Later in life, Cox suffered from severe health issues. She died from cancer on September 12, 1976 at Summa St. Thomas Hospital in Akron, at 53 years old. Being a finalist in the spelling bee was noted in her obituary.

== Legacy and recognition ==

=== In literature ===
Written by Carole Boston Weatherford and illustrated by Frank Morrison, the nonfiction children's picture book, How Do You Spell Unfair? (2023), tells the story of MacNolia Cox, and her experience while competing at the Scripps National Spelling Bee. The book begins with a foreword, followed by a page introducing Cox, and her love for reading, studying, and spelling. The book then goes on to tell her story, from winning the school spelling bee, to being greeted by a big homecoming parade when arriving home after the National Spelling Bee. The book concludes with an epilogue, which details events after the bee, including both Cox and other spelling bee contestants. The book won the Correta Scott King award, and received positive reviews by major book reviewers including Common Sense Media.

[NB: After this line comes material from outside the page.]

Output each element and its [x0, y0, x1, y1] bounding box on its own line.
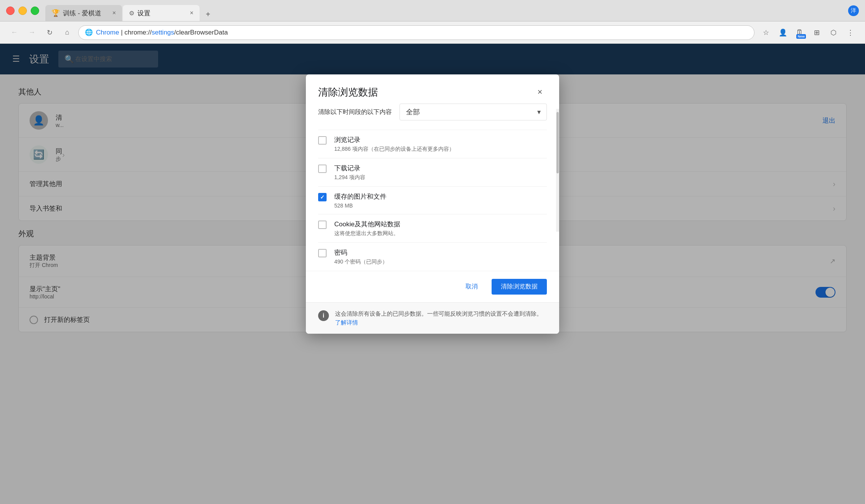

A verse novel, M-A-C-N-O-L-I-A, was published by A. Van Jordan on December 17, 2005. The novel focuses on the impact the spelling bee had on Cox’s life, while simultaneously exploring social and racial attitudes of the Depression thirties, using Cox’s experience as a base to bring awareness to the subject. It communicates this through a variety of non linear poetry, and is often described as a “poignant narrative” by readers. Jordan, born in 1965 in Akron, Ohio, is a poet, and the author of four collections, including M-A-C-N-O-L-I-A.

=== Senate resolution ===
A Senate resolution "Honoring the life, legacy, and achievements of MacNolia Cox" was sponsored by former United States senators representing Ohio, Sherrod Brown (Democrat, 2007-2025) and Rob Portman (Republican, 2011-2023), and passed on September 15, 2021, this resolution “honors the life, legacy, and achievements of MacNolia Cox [as] an inspiration for young students of Color today.”. The resolution summarizes her life leading up to the National Spelling Bee, then addresses  the differential treatment and racism she experienced while participating at the National Spelling Bee as a young Black girl, by acknowledging that “during the competition, MacNolia was asked to spell the word ‘‘nemesis’’, which at the time was capitalized and therefore barred from the competition; Whereas the use of this word in the competition was immediately protested by a Beacon Journal reporter, and despite learning 100,000 approved words, MacNolia misspelled the word and finished the competition fifth overall, taking home a $75 prize”. The resolution was considered and agreed to unanimously without amendment by the Senate.